Formal gesehen besteht das Gedicht aus einer Reihe von vierzeiligen Strophen, die einen stringenten Erzählfluss aufweisen, und ist in einem relativ einfachen, aber bildlichen Sprachstil gehalten, der den Leser durch die verschiedenen Stationen von Gerstenkorns Existenz führt. Burns nutzt auch reichen Sprachgebrauch, um kritische Phasen in Gerstenkorns Leben zu verdeutlichen, die sowohl Greuel als auch Bewunderung hervorrufen.
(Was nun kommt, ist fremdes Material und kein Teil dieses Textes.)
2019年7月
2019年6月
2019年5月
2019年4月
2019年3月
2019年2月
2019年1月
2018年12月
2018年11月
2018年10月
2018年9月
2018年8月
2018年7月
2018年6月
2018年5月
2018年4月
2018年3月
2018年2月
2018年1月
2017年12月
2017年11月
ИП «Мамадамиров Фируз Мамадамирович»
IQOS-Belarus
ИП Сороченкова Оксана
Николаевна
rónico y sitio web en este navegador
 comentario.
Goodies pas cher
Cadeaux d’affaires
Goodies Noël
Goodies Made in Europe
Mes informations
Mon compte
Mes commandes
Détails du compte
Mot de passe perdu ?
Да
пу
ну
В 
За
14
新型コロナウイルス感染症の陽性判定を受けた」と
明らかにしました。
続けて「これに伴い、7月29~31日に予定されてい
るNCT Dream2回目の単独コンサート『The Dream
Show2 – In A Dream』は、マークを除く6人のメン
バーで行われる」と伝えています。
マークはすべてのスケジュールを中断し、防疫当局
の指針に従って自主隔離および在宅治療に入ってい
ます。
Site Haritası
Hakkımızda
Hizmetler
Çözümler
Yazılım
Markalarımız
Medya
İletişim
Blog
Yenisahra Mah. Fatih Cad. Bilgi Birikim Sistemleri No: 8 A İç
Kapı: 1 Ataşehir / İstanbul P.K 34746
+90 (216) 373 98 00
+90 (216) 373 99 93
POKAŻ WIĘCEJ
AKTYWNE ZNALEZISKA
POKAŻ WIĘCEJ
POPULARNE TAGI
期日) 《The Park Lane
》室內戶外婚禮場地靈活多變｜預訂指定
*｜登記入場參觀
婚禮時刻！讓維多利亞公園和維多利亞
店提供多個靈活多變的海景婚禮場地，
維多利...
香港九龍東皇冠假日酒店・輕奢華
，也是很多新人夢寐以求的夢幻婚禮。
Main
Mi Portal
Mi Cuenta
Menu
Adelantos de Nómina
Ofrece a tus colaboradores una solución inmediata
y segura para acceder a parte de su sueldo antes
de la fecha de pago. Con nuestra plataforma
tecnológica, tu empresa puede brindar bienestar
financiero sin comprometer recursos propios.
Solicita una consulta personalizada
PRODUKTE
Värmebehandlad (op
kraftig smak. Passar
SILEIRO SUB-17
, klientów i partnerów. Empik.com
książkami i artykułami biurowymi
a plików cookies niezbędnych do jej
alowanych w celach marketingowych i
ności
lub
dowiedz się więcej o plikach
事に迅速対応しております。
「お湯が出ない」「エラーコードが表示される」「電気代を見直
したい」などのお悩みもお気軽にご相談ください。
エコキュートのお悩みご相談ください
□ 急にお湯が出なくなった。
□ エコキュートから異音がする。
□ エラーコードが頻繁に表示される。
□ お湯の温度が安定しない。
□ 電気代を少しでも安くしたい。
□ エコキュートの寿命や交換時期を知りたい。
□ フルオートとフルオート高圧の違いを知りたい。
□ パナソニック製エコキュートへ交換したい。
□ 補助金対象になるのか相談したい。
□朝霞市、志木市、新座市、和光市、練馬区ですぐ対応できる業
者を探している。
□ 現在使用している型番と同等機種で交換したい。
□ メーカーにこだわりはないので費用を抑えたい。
Sprachlich ist das Gedicht voller personifizierter Metaphern und kreisförmiger Narrationen, die die Härte des bäuerlichen Lebens und die Feier des Alkohols - ein damals häufiger Aspekt des ländlichen Lebens - darstellen. Es wird in relativ formelhaftem Deutsch abgefasst, um eine bestimmte Rhythmusstruktur zu erzielen. Burns erzeugt durch die konsequente Wiederholung von Phrasen und Handlungen ein kumulatives Gefühl der Entbehrung und Wiedergeburt, das ein zentrales Thema des Gedichts ist und die Huldigung an die Schönheit des simplen Landlebens und die zyklische Natur der Existenz widerspiegelt.

Weitere Informationen

Der Autor des Gedichtes „Hans Gerstenkorn“ ist Robert Burns. Burns wurde im Jahr 1759 in Alloway (Ayrshire) geboren. Im Jahr 1782 ist das Gedicht entstanden. Erscheinungsort des Textes ist Berlin. Eine Zuordnung des Gedichtes zu den Epochen Aufklärung, Empfindsamkeit oder Sturm & Drang kann aufgrund der Entstehungszeit des Gedichtes bzw. der Lebensdaten des Autors vorgenommen werden. Bei Verwendung der Angaben zur Epoche prüfe bitte die Richtigkeit der Zuordnung. Die Auswahl der Epochen ist ausschließlich auf zeitlicher Ebene geschehen und muss daher nicht unbedingt richtig sein. Das Gedicht besteht aus 60 Versen mit insgesamt 15 Strophen und umfasst dabei 312 Worte. Die Gedichte „An Herrn Cunningham“, „An Mary im Himmel“ und „An die Waldlerche“ sind weitere Werke des Autors Robert Burns. Zum Autor des Gedichtes „Hans Gerstenkorn“ liegen auf unserem Portal abi-pur.de weitere 101 Gedichte vor.